Sarlo disputed the notion of pork spending, calling it “disingenuous,” and maintaining that many of these items have “been in the budgets for the 20 years I’ve been here.”
Sweeney agreed, saying that each item had an essential reason to be there.
“This is also a budget that has certain priorities in here that really work towards [sic] some social justice impacts as well, and making sure that people that are in underserved areas are exposed to things they wouldn’t normally be doing,” Assembly Budget Chair Eliana Pintor-Marin, D-29th District, told reporters. “Especially at a time when kids are not going back to school, or seniors are stuck at home.”
And proponents of the budget argue that it has ample spending meant to finance the state’s recovery, and that cutting many of those programs would stunt New Jersey’s economic recovery.
“If we want to keep the economy going, we’re still going to have to have a certain level of spending into the economy,” Pintor-Marin said on the floor.
Sweeney and Sarlo have vowed that the state will need to adopt some form of long-term fiscal reform, like the public worker pension cuts the Senate President proposed in 2018 and school district and local government shared service agreements.
“We will be moving forward with reforms otherwise I won’t vote for borrowing,” Sweeney said.
As part of a deal brokered between Murphy and Democrat-controlled legislative leadership, the state will roll out rebates of up to $500 for hundreds of thousands of New Jersey families with income up to $150,000 sometime in summer 2021, which is when this new budget ends.

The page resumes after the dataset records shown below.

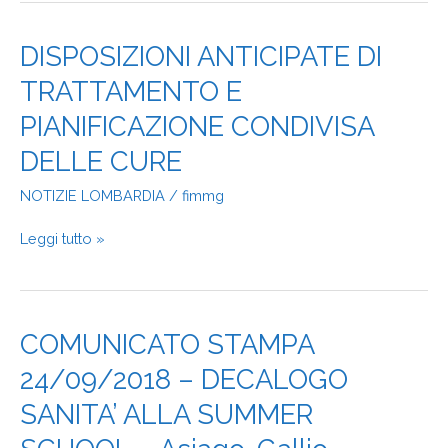
DISPOSIZIONI
DISPOSIZIONI ANTICIPATE DI
ANTICIPATE
TRATTAMENTO E
DI
TRATTAMENTO
PIANIFICAZIONE CONDIVISA
E
PIANIFICAZIONE
DELLE CURE
CONDIVISA
NOTIZIE LOMBARDIA
/
fimmg
DELLE
CURE
Leggi tutto »
COMUNICATO
COMUNICATO STAMPA
STAMPA
24/09/2018 – DECALOGO
24/09/2018
–
SANITA’ ALLA SUMMER
DECALOGO
SANITA’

“There is no money at all” for the rebate, in this budget, said Sen. Tony Bucco, R-25th District. “All we have is a promise that the check will come out next year, just before the governor’s reelection.”
Editor’s note: This story was updated at 3:19 p.m. EST on Sept. 24, 2020, to include remarks from Assembly Speaker Craig Coughlin and Assembly Budget Chair Eliana Pintor-Marin.